Une fois de plus, il y eut un silence pesant, puis Jimmy se leva avec lenteur.
— Je dois méditer vos paroles, dit-il d’un ton encore dépourvu d’émotion. Je ne sais quoi vous dire pour l’instant …
Son départ laissa Gibson dans un état d’incertitude et de confusion extrêmes, et il était bien près de croire qu’il venait de se rendre ridicule. Le sang-froid du garçon, son manque de réaction l’avaient désemparé et il nageait dans le désarroi le plus complet.

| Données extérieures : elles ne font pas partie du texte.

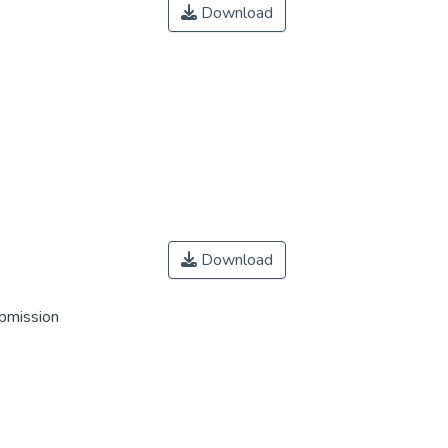
Download
Download
ubmission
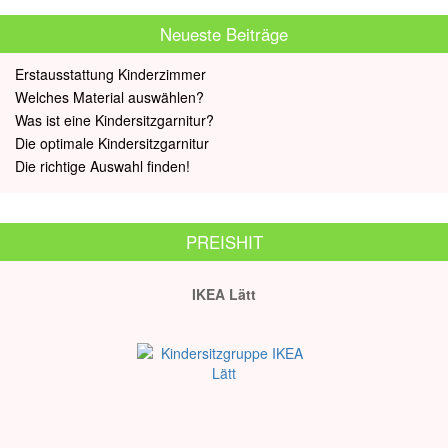
Neueste Beiträge
Erstausstattung Kinderzimmer
Welches Material auswählen?
Was ist eine Kindersitzgarnitur?
Die optimale Kindersitzgarnitur
Die richtige Auswahl finden!
PREISHIT
IKEA Lätt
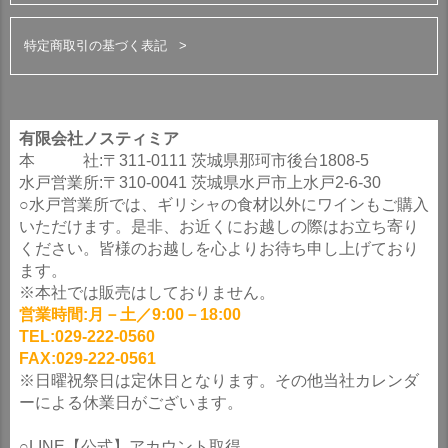
特定商取引の基づく表記
有限会社ノスティミア
本 社:〒311-0111 茨城県那珂市後台1808-5
水戸営業所:〒310-0041 茨城県水戸市上水戸2-6-30
○水戸営業所では、ギリシャの食材以外にワインもご購入
いただけます。是非、お近くにお越しの際はお立ち寄り
ください。皆様のお越しを心よりお待ち申し上げており
ます。
※本社では販売はしておりません。
営業時間:月－土／9:00－18:00
TEL:029-222-0560
FAX:029-222-0561
※日曜祝祭日は定休日となります。その他当社カレンダ
ーによる休業日がございます。
○LINE【公式】アカウント取得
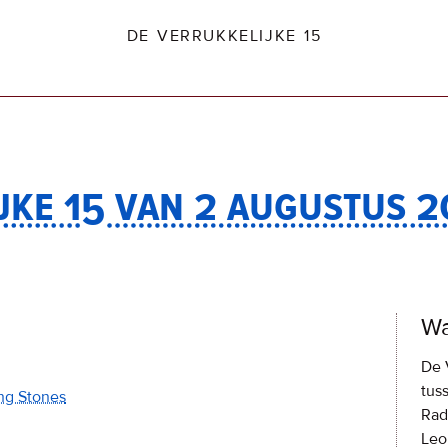
DE VERRUKKELIJKE 15
jke 15 van 2 augustus 
dio2.nl
Wa
De 
tus
ng Stones
Rad
Leo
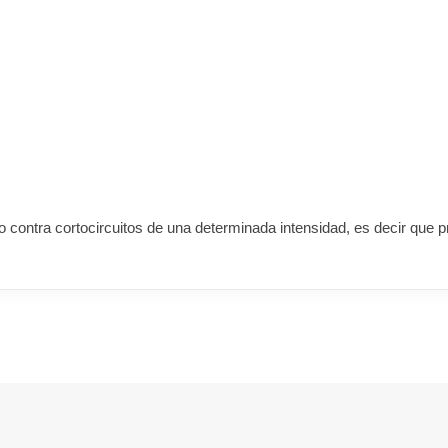
rico contra cortocircuitos de una determinada intensidad, es decir que 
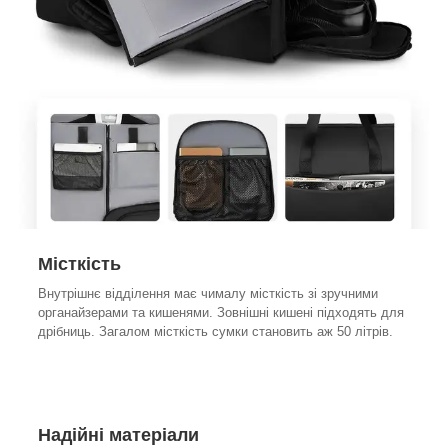
Місткість
Внутрішнє відділення має чималу місткість зі зручними
органайзерами та кишенями. Зовнішні кишені підходять для
дрібниць. Загалом місткість сумки становить аж 50 літрів.
Надійні матеріали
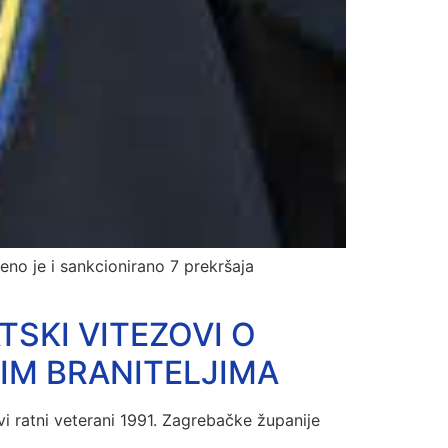
đeno je i sankcionirano 7 prekršaja
TSKI VITEZOVI O
IM BRANITELJIMA
vi ratni veterani 1991. Zagrebačke županije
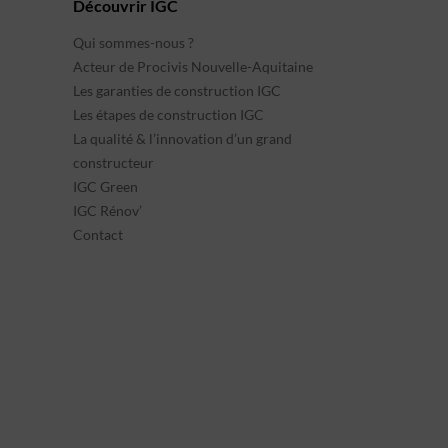
Découvrir IGC
Qui sommes-nous ?
Acteur de Procivis Nouvelle-Aquitaine
Les garanties de construction IGC
Les étapes de construction IGC
La qualité & l’innovation d’un grand
constructeur
IGC Green
IGC Rénov’
Contact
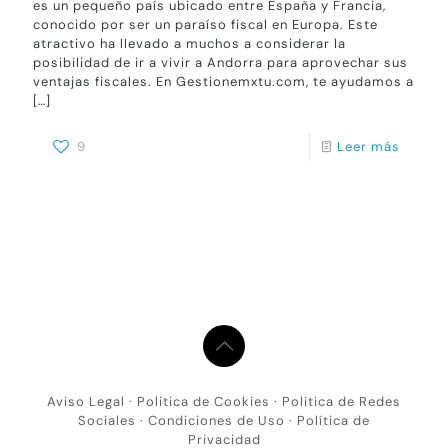
es un pequeño país ubicado entre España y Francia,
conocido por ser un paraíso fiscal en Europa. Este
atractivo ha llevado a muchos a considerar la
posibilidad de ir a vivir a Andorra para aprovechar sus
ventajas fiscales. En Gestionemxtu.com, te ayudamos a
[…]
9
Leer más
Aviso Legal
·
Politica de Cookies
·
Politica de Redes
Sociales
·
Condiciones de Uso
·
Política de
Privacidad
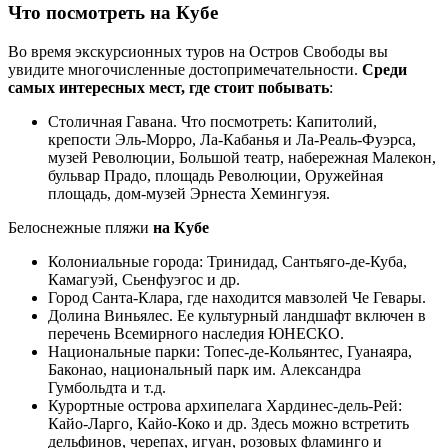
Что посмотреть на Кубе
Во время экскурсионных туров на Остров Свободы вы
увидите многочисленные достопримечательности.
Среди
самых интересных мест, где стоит побывать
:
Столичная Гавана. Что посмотреть: Капитолий,
крепости Эль-Морро, Ла-Кабанья и Ла-Реаль-Фуэрса,
музей Революции, Большой театр, набережная Малекон,
бульвар Прадо, площадь Революции, Оружейная
площадь, дом-музей Эрнеста Хемингуэя.
Белоснежные пляжи
на Кубе
Колониальные города: Тринидад, Сантьяго-де-Куба,
Камагуэй, Сьенфуэгос и др.
Город Санта-Клара, где находится мавзолей Че Гевары.
Долина Виньялес. Ее культурный ландшафт включен в
перечень Всемирного наследия ЮНЕСКО.
Национальные парки: Топес-де-Кольянтес, Гуанаяра,
Баконао, национальный парк им. Александра
Гумбольдта и т.д.
Курортные острова архипелага Хардинес-дель-Рей:
Кайо-Ларго, Кайо-Коко и др. Здесь можно встретить
дельфинов, черепах, игуан, розовых фламинго и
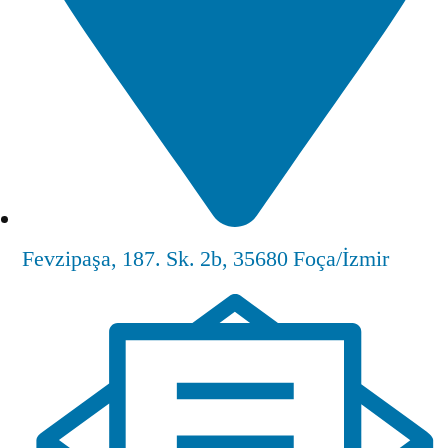
Fevzipaşa, 187. Sk. 2b, 35680 Foça/İzmir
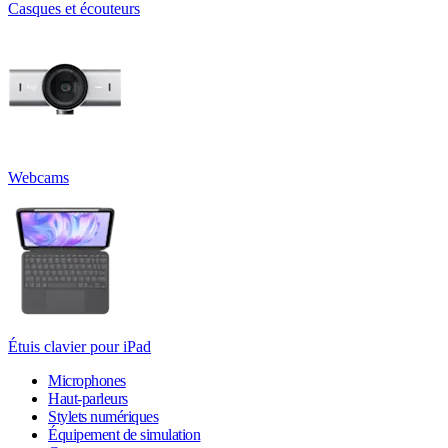
Casques et écouteurs
Webcams
Étuis clavier pour iPad
Microphones
Haut-parleurs
Stylets numériques
Équipement de simulation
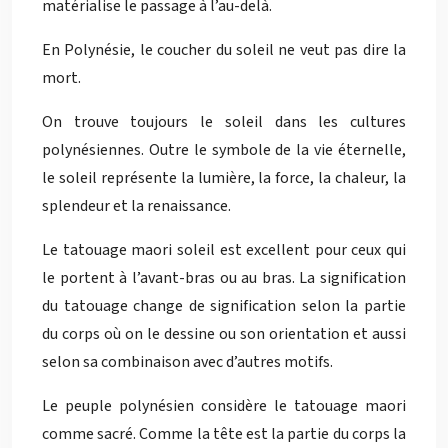
matérialise le passage à l’au-delà.
En Polynésie, le coucher du soleil ne veut pas dire la
mort.
On trouve toujours le soleil dans les cultures
polynésiennes. Outre le symbole de la vie éternelle,
le soleil représente la lumière, la force, la chaleur, la
splendeur et la renaissance.
Le tatouage maori soleil est excellent pour ceux qui
le portent à l’avant-bras ou au bras. La signification
du tatouage change de signification selon la partie
du corps où on le dessine ou son orientation et aussi
selon sa combinaison avec d’autres motifs.
Le peuple polynésien considère le tatouage maori
comme sacré. Comme la tête est la partie du corps la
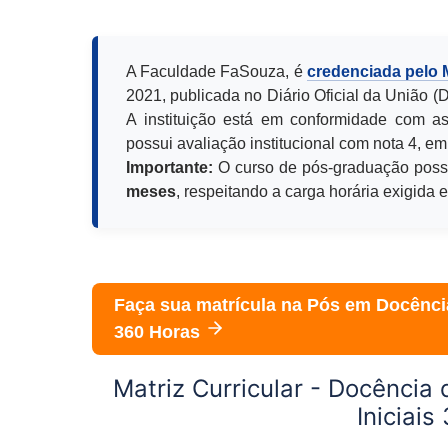
A Faculdade FaSouza, é
credenciada pelo
2021, publicada no Diário Oficial da União 
A instituição está em conformidade com as
possui avaliação institucional com nota 4, em
Importante:
O curso de pós-graduação poss
meses
, respeitando a carga horária exigida 
Faça sua matrícula na Pós em
Docência
360 Horas
Matriz Curricular -
Docência d
Iniciai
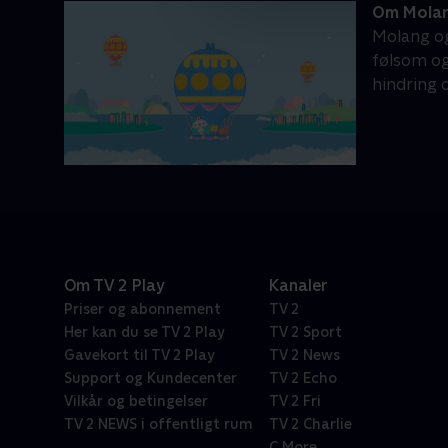
Om Mola
Molang og
følsom og
hindring 
Om TV 2 Play
Kanaler
Priser og abonnement
TV 2
Her kan du se TV 2 Play
TV 2 Sport
Gavekort til TV 2 Play
TV 2 News
Support og Kundecenter
TV 2 Echo
Vilkår og betingelser
TV 2 Fri
TV 2 NEWS i offentligt rum
TV 2 Charlie
C More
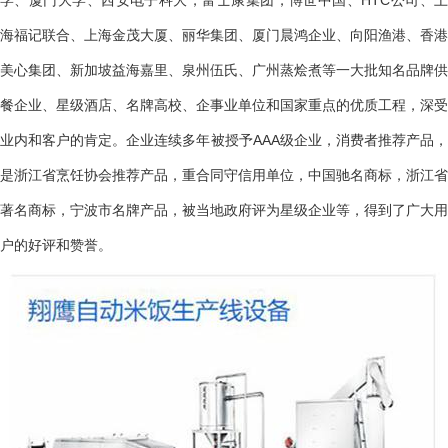
海福记联合、上海金茂大厦、丽华集团、厦门晨鸿企业、向阳渔港、香港
美心集团、新加坡益海嘉里、泉州伍氏、广州蒸烩煮等一大批知名品牌供
餐企业、星级酒店、名牌高校、企事业单位和国家重点的优质工程，深受
业内和客户的肯定。企业连续多年被授予AAA级企业，消费者推荐产品，
是浙江省烹饪协会推荐产品，重合同守信用单位，中国驰名商标，浙江省
著名商标，宁波市名牌产品，被当地政府评为星级企业等，得到了广大用
户的好评和赞誉。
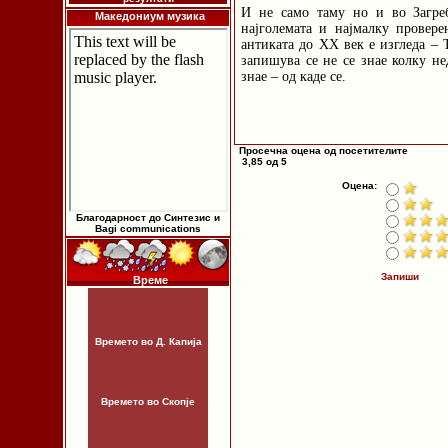
И не само таму но и во Загре
Македониум музика
најголемата и најмалку провере
антиката до XX век е изгледа – 
запишува се не се знае колку не
знае – од каде се.
Просечна оцена од посетителите
3,85 од 5
Оцена:
Благодарност до Синтезис и
Bagi communications
Запиши
Време
Времето во Д. Капија
Времето во Скопје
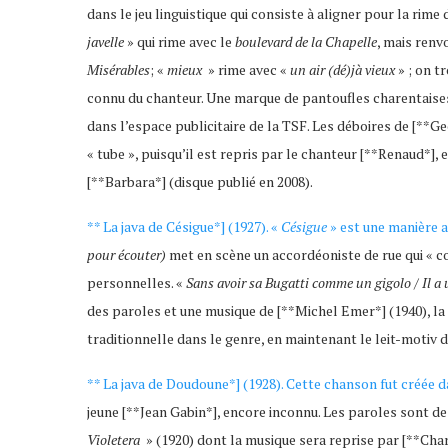
dans le jeu linguistique qui consiste à aligner pour la ri
javelle
» qui rime avec le
boulevard de la Chapelle
, mais renv
Misérables
; «
mieux
» rime avec «
un air (dé)jà vieux
» ; on t
connu du chanteur. Une marque de pantoufles charentaises
dans l’espace publicitaire de la TSF. Les déboires de [**Ge
« tube », puisqu’il est repris par le chanteur [**Renaud*], 
[**Barbara*] (disque publié en 2008).
** La java de Césigue*] (1927). «
Césigue
» est une manière a
pour écouter)
met en scène un accordéoniste de rue qui « conn
personnelles. «
Sans avoir sa Bugatti comme un gigolo / Il a 
des paroles et une musique de [**Michel Emer*] (1940), la 
traditionnelle dans le genre, en maintenant le leit-motiv
** La java de Doudoune*] (1928). Cette chanson fut créée d
jeune [**Jean Gabin*], encore inconnu. Les paroles sont de
Violetera
» (1920) dont la musique sera reprise par [**Cha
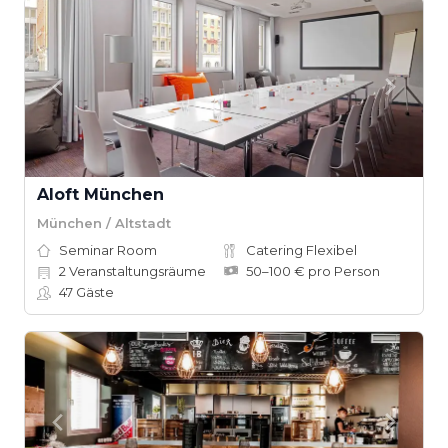
Aloft München
München / Altstadt
Seminar Room
Catering Flexibel
2
Veranstaltungsräume
50–100 € pro Person
47
Gäste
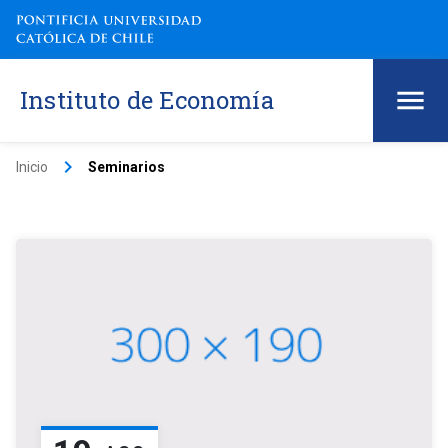
Instituto de Economía
keyboard_arrow_right
Inicio
Seminarios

Il n’était sûr que d’une chose : c’est qu’il venait de faire un grand pas vers le soulagement de sa conscience.
Mais il avait encore caché beaucoup de choses à Jimmy. Il est vrai qu’il en ignorait tant lui-même !
— C’est complètement idiot ! tempêta Norden de l’air d’un chef viking en colère. Il me faut une explication ! Nom d’une pipe, il n’existe pas de possibilités d’accostage convenables sur Déimos ; où croient-ils que nous allons décharger la cargaison ? Je vais appeler l’administrateur, et ça va barder !
— À votre place, je n’en ferais rien, déclara Bradley d’une voix traînante. Vous avez remarqué la signature ? Ce n’est pas une instruction de la Terre en transit par Mars, elle vient tout droit du bureau de l’administrateur. Le vieux est peut-être un drôle de type, mais il ne fait rien sans avoir de bonnes raisons.